- _What the exercise asks_: Repeat the entries exactly but omit the pictures.

* * * * * * * * *

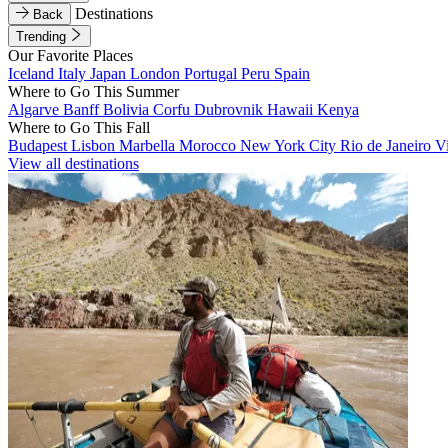
Destinations
Back
Trending
Our Favorite Places
Iceland
Italy
Japan
London
Portugal
Peru
Spain
Where to Go This Summer
Algarve
Banff
Bolivia
Corfu
Dubrovnik
Hawaii
Kenya
Where to Go This Fall
Budapest
Lisbon
Marbella
Morocco
New York City
Rio de Janeiro
V
View all destinations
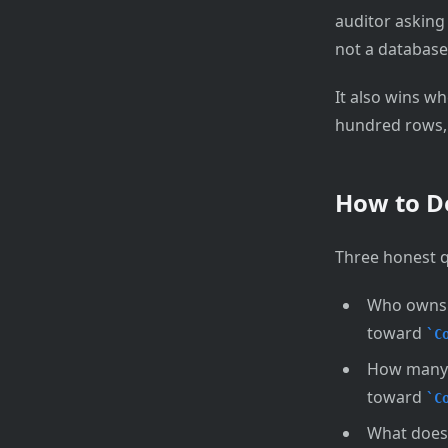
auditor asking
not a database
It also wins w
hundred rows, t
How to D
Three honest qu
Who owns t
toward
C
How many c
toward
C
What does 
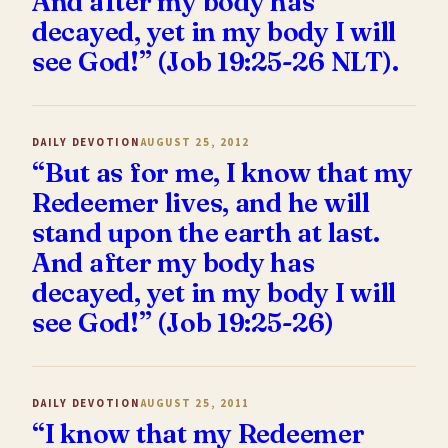
And after my body has
decayed, yet in my body I will
see God!” (Job 19:25-26 NLT).
DAILY DEVOTION
AUGUST 25, 2012
“But as for me, I know that my
Redeemer lives, and he will
stand upon the earth at last.
And after my body has
decayed, yet in my body I will
see God!” (Job 19:25-26)
DAILY DEVOTION
AUGUST 25, 2011
“I know that my Redeemer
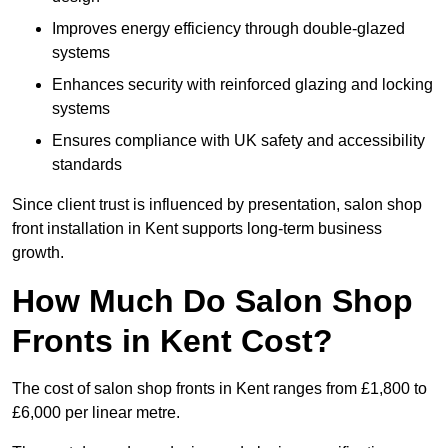
Improves energy efficiency through double-glazed
systems
Enhances security with reinforced glazing and locking
systems
Ensures compliance with UK safety and accessibility
standards
Since client trust is influenced by presentation, salon shop
front installation in Kent supports long-term business
growth.
How Much Do Salon Shop
Fronts in Kent Cost?
The cost of salon shop fronts in Kent ranges from £1,800 to
£6,000 per linear metre.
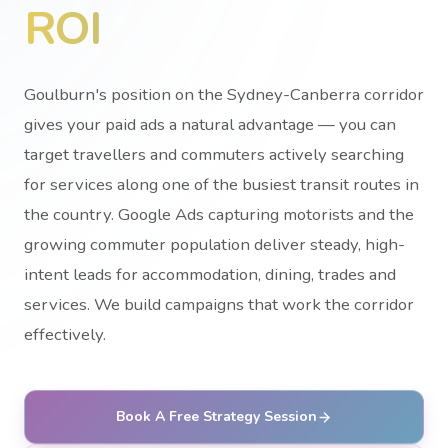
ROI
Goulburn's position on the Sydney-Canberra corridor
gives your paid ads a natural advantage — you can
target travellers and commuters actively searching
for services along one of the busiest transit routes in
the country. Google Ads capturing motorists and the
growing commuter population deliver steady, high-
intent leads for accommodation, dining, trades and
services. We build campaigns that work the corridor
effectively.
Book A Free Strategy Session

* * * * * * * * *

- _Written reply_:
Destinations
Back
Trending
Our Favorite Places
Iceland
Italy
Japan
London
Portugal
Peru
Spain
Where to Go This Summer
Algarve
Banff
Bolivia
Corfu
Dubrovnik
Hawaii
Kenya
Where to Go This Fall
Budapest
Lisbon
Marbella
Morocco
New York City
Rio de Janeiro
V
View all destinations
auditor asking
not a database
It also wins w
hundred rows, t
How to D
Three honest qu
Who owns t
toward
C
How many c
toward
C
What does 
And after my body has
decayed, yet in my body I will
see God!” (Job 19:25-26 NLT).
DAILY DEVOTION
AUGUST 25, 2012
“But as for me, I know that my
Redeemer lives, and he will
stand upon the earth at last.
And after my body has
decayed, yet in my body I will
see God!” (Job 19:25-26)
DAILY DEVOTION
AUGUST 25, 2011
“I know that my Redeemer
Improves energy efficiency through double-glazed
systems
Enhances security with reinforced glazing and locking
systems
Ensures compliance with UK safety and accessibility
standards
Since client trust is influenced by presentation, salon shop
front installation in Kent supports long-term business
growth.
How Much Do Salon Shop
Fronts in Kent Cost?
The cost of salon shop fronts in Kent ranges from £1,800 to
£6,000 per linear metre.
ROI
Goulburn's position on the Sydney-Canberra corridor
gives your paid ads a natural advantage — you can
target travellers and commuters actively searching
for services along one of the busiest transit routes in
the country. Google Ads capturing motorists and the
growing commuter population deliver steady, high-
intent leads for accommodation, dining, trades and
services. We build campaigns that work the corridor
effectively.
Book A Free Strategy Session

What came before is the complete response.